Three individuals, however, were excluded from the commutations: Dzhokhar Tsarnaev, one of the Boston Marathon bombers; Dylann Roof, who murdered eleven worshippers at a Charleston church in 2015; and Robert Bowers, convicted in the 2018 synagogue shooting in Pittsburgh. These men will remain on death row.
Instead of facing execution,nine individuals will now serve life sentences without parole. Their convictions range from murdering fellow inmates to committing murders during bank robberies and killing a prison guard.
“Make no mistake: I condemn these killers, I grieve for the victims of their despicable actions, and I grieve for all the families who have suffered unimaginable and irreparable loss,” Biden said in a statement. “But guided by my conscience and my experience, I am more convinced than ever that we need to end the death penalty at the federal level.
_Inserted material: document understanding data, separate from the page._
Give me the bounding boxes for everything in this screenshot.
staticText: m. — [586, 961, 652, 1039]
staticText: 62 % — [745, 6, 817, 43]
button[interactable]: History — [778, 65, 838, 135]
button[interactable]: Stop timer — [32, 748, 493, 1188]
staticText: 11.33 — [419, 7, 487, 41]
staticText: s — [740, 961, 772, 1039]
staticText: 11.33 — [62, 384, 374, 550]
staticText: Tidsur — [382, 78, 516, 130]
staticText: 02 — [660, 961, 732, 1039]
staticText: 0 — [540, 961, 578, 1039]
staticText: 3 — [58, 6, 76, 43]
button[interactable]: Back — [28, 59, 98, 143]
I cannot in good conscience let a new management resume the executions that I stopped.”
TrumpS team denounced the decision as “nauseating.”
“These people are some of the most brutal killers, and this despicable decision by Joe Biden is a slap in the face to the victims, their families, and loved ones,” said Stephen Chun, director of communications for Trump’s transition team.
House Republican Speaker mike Johnson echoed this sentiment, calling the ruling “a slap in the face to the families who have suffered immeasurably at the hands of these animals.”
This move follows Biden’s announcement earlier in December that he pardoned 39 individuals convicted of non-violent crimes and commuted the sentences of nearly 1,500 others serving lengthy terms—the largest number of pardons and commutations granted in a single day in U.S. history.